Nè le lacune segnalate nell’indicazione del motivo trovano rimedio nella successiva esposizione, la quale, in disparte che vi viene in modo preciso assunta a critica la motivazione della sentenza impugnata opportunamente individuata, si connota in considerazioni relative a quaestiones facti del tutto al di fuori dei limiti in cui il nuovo n. 5 dell’art. 360 c.p.c., siccome individuati da Cass. sez. un. n. 8053 e 8054 del 2014.

5. Le plurime gradate ragioni di inammissibilità enunciate esimono dal considerare, cosa che supporrebbe il passare alla lettura del controricorso, l’eccezione lì svolta nel senso che la ricorrente si è qualificata come “Galilei 8 Società Semplice di Fo.

E., P.I.: (OMISSIS)”, mentre la sentenza è stata pronunciata in confronto della “Galilei 8 Società Semplice di Fo.Em., P.I.: (OMISSIS)”.

6. 11 ricorso è dichiarato inammissibile.
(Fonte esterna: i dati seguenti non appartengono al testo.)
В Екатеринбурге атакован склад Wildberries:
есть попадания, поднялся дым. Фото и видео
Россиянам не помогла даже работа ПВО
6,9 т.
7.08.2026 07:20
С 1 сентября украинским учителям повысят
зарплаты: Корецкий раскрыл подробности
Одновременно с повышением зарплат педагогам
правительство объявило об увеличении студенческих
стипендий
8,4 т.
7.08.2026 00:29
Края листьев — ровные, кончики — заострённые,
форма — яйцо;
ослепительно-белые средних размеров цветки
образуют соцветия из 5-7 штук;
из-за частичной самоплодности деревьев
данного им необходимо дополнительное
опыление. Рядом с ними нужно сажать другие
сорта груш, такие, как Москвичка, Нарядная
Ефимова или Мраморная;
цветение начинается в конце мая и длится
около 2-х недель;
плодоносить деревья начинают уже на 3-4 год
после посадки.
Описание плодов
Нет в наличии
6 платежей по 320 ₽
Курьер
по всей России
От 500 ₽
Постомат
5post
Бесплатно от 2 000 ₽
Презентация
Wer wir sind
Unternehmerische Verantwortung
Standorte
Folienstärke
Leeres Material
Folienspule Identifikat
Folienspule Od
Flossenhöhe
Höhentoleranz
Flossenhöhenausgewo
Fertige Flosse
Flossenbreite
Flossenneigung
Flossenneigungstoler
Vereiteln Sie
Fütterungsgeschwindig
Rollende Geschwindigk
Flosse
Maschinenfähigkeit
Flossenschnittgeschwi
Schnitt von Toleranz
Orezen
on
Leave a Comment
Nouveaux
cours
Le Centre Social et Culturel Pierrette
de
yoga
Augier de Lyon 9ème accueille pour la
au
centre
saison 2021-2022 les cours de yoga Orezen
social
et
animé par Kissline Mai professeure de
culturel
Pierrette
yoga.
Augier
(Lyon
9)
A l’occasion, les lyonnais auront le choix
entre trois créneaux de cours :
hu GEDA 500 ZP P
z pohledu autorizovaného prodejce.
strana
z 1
Le spese seguono la soccombenza e si liquidano in dispositivo ai sensi del D.M. n. 55 del 2014. Ai sensi del D.P.R. n. 115 del 2002, art. 13, comma 1-quater, si deve dare atto della sussistenza dei presupposti per il versamento, da parte della ricorrente, dell’ulteriore importo a titolo di contributo unificato pari a quello dovuto per il ricorso a norma del citato art. 13, comma 1-bis.

PQM

La Corte rigetta il ricorso. Condanna parte ricorrente alla rifusione al resistente delle spese del giudizio di cassazione, liquidate in euro duemila, di cui duecento per esborsi, oltre accessori e spese generali come per legge come per legge. Ai sensi del D.P.R. n. 115 del 2002, art. 13, comma 1-quater, dà atto della sussistenza dei presupposti per il versamento, da parte della ricorrente, dell’ulteriore importo a titolo di contributo unificato pari a quello dovuto per il ricorso a norma del citato art. 13, comma 1-bis.

Così deciso in Roma, nella Camera di consiglio della Sezione Terza Civile, il 17 febbraio 2016.